The data START

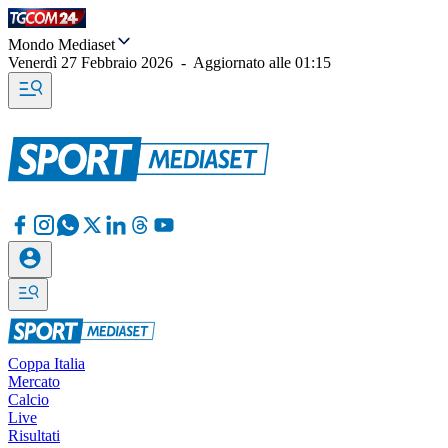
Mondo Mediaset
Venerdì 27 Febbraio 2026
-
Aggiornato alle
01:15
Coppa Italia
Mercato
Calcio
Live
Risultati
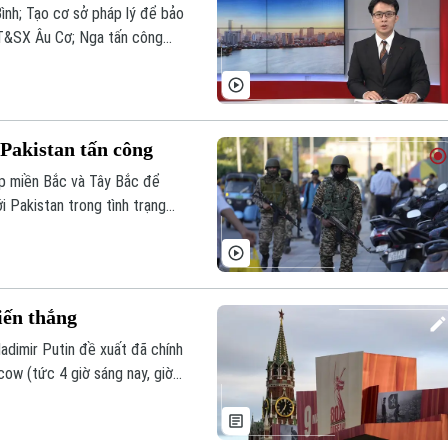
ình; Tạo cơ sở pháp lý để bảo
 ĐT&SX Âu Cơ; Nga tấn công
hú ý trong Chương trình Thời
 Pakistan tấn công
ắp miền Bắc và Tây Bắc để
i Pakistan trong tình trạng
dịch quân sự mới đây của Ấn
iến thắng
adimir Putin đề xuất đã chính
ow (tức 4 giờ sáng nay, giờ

The data END
The data START

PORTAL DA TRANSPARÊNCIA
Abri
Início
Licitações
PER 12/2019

The data END
The data START

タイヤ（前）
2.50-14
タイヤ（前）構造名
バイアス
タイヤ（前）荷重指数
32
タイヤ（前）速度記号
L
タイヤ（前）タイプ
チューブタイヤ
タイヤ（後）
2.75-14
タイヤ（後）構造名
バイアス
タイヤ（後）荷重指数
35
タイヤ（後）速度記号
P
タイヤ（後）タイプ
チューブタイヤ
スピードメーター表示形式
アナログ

The data END

_Your instructions_
In the listing above, show every line with the word "Pakistan".

_Your response_
 Pakistan tấn công
i Pakistan trong tình trạng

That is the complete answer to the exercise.